It was a moment that summed up the self-destructing golfer that all golfers, average or great, experience: I K Kim missed a 1-foot putt on the final hole in the Kraft Nabisco Championship to win the LPGA’s first major tournament of the year. She was visibly shocked and subsequently lost in a play off to an 18-foot birdie putt by Sun Young Yoo – hardly surprising after missing the earlier putt.
Golf is a sport that can induce frustration, anger or reduce you to tears and there is no hiding place. Good shots or poor shots are exposed for all to see and there are no teammates to hide behind or to blame. You can say as many prayers as you like, but you just never know what is going to happen.
We all do it
To my embarrassment, on more than one occasion I have missed 1-foot putts. And it is no help when your playing partners say “don’t worry about it, we’ve all done it” How can you forget it, when you know it should never happen. It is a humiliating experience and you feel so helpless.

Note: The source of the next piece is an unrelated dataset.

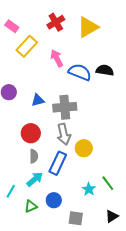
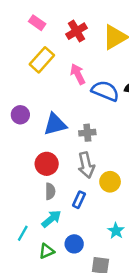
pink rectangle: (12, 26) -> (37, 23), moved
blue triangle: (38, 100) -> (55, 124), size x1.5
gray cross: (65, 107) -> (87, 133), size x0.6
blue rectangle: (58, 163) -> (79, 200), size x0.6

Moreover, it matters just as much to the average golfer who is playing in a friendly four-ball or a weekend medal. There might not be the same amount of money riding on it, but you care just as passionately.
Golf is no respecter of reputation
Try to explain Rory McIlroy’s collapse at the Masters Tournament in 2011 or Greg Norman’s meltdown against Nick Faldo in 1996. Both had played great golf for three days and had seemingly unassailable leads, but inexplicably lost on the day. Nobody under performs deliberately, so why does it happen.
You cannot question their technique or skill levels or for that matter their mental toughness. Although they have never won the Masters, they have won at the highest level and know how to win. What’s more, these guys will have had access to top sports psychologists and have learnt mental strength techniques and tips on how to handle stress and maintain performance levels under pressure, but clearly it still goes wrong on occasions.
Unlike the average golfer, top players can usually keep their emotions in check and play consistently well because their technique and skills are so reliable. They have the knowledge and confidence to make up for a poor shot with their next shot and in the main can avert self destructing golf.
So, what chance, have the rest of us got?
The average golfer does not have the skill-set to recover so easily from poor shots and often follows one bad shot with another. Before you know it, your entire round has become a blur and one to forget. But, unfortunately, your subconscious will not let you forget and can influence your next round with the same negative thoughts, unless you can supplant them with positive thoughts and outcomes.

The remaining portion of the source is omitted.